If Zuul, and more specifically Nodepool, are pooling build nodes from shared providers (e.g. a limited number of OpenStack clouds) the principle of a fair resource share across tenants can hardly be met by the Nodepool side. In large Zuul installations, it is not uncommon that some tenants request far more resources and at a higher rate from the Nodepool providers than other tenants. While Zuuls "fair scheduling" mechanism makes sure each queue item gets treated justly, there is no mechanism to limit allocated resources on a per-tenant level. This, however, would be useful in different ways.

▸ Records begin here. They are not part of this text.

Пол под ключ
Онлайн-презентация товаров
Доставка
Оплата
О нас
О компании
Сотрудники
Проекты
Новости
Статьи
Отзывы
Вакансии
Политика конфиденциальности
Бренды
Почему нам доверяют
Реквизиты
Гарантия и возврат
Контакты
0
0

For one, in a shared pool of computing resources, it can be necessary to enforce resource budgets allocated to tenants. That is, a tenant shall only be able to allocate resources within a defined and payed limit. This is not easily possible at the moment as Nodepool is not inherently tenant-aware. While it can limit the number of servers, CPU cores, and RAM allocated on a per-pool level, this does not directly translate to Zuul tenants. Configuring a separate pool per tenant would not only lead to much more complex Nodepool configurations, but also induce performance penalties as each pool runs in its own Python thread.

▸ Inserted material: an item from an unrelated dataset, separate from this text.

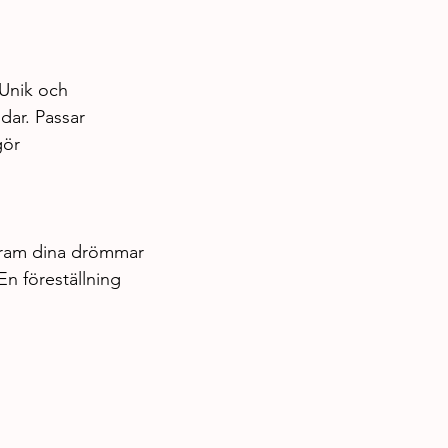
 Unik och 
dar. Passar 
gör 
a fram dina drömmar 
n föreställning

Also, in scenarios where Zuul and auxiliary services (e.g. GitHub or Artifactory) are operated near or at their limits, the system can become unstable. In such a situation, a common measure is to lower Nodepools resource quota to limit the number of concurrent builds and thereby reduce the load on Zuul and other involved services. However, this can currently be done only on a per-provider or per-pool level, most probably affecting all tenants. This would contradict the principle of fair resource pooling as there might be less eager tenants that do not, or rather insignificantly, contribute to the overall high load. It would therefore be more advisable to limit only those tenants' resources that induce the most load.
Therefore, it is suggested to implement a mechanism in Nodepool that allows to define and enforce limits of currently allocated resources on a per-tenant level. This specification describes how resource quota can be enforced in Nodepool with minimal additional configuration and execution overhead and with little to no impact on existing Zuul installations. A per-tenant resource limit is then applied additionally to already existing pool-level limits and treated globally across all providers.
Proposed Change
The proposed change consists of several parts in both, Zuul and Nodepool. As Zuul is the only source of truth for tenants, it must pass the name of the tenant with each NodeRequest to Nodepool. The Nodepool side must consider this information and adhere to any resource limits configured for the corresponding tenant. However, this shall be backwards compatible, i.e., if no tenant name is passed with a NodeRequest, tenant quotas shall be ignored for this request. Vice versa, if no resource limit is configured for a tenant, the tenant on the NodeRequest does not add any additional behaviour.
To keep record of currently consumed resources globally, i.e., across
all providers, the number of CPU cores and main memory (RAM) of a Node
shall be stored with its representation in ZooKeeper by Nodepool. This
allows for a cheap and provider agnostic aggregation of the currently
consumed resources per tenant from any provider. The OpenStack driver
already stores the resources in terms of cores, ram, and instances per
zk.Node
in a separate property in ZooKeeper. This is to be
expanded to other drivers where applicable (cf. "Implementation Caveats"
below).
Make Nodepool Tenant Aware
- Add
tenant
attribute tozk.NodeRequest
(applies to Zuul and Nodepool) - Add
tenant
attribute tozk.Node
(applies to Nodepool)
Introduce Tenant Quotas in Nodepool
introduce new top-level config item
tenant-resource-limits
for Nodepool configtenant-resource-limits: - tenant-name: tenant1 max-servers: 10 max-cores: 200 max-ram: 800 - tenant-name: tenant2 max-servers: 100 max-cores: 1500 max-ram: 6000
for each node request that has the tenant attribute set and a corresponding
tenant-resource-limits
config exists- get quota information from current active and planned nodes of same tenant
- if quota for current tenant would be exceeded
- defer node request
- do not pause the pool (as opposed to exceeded pool quota)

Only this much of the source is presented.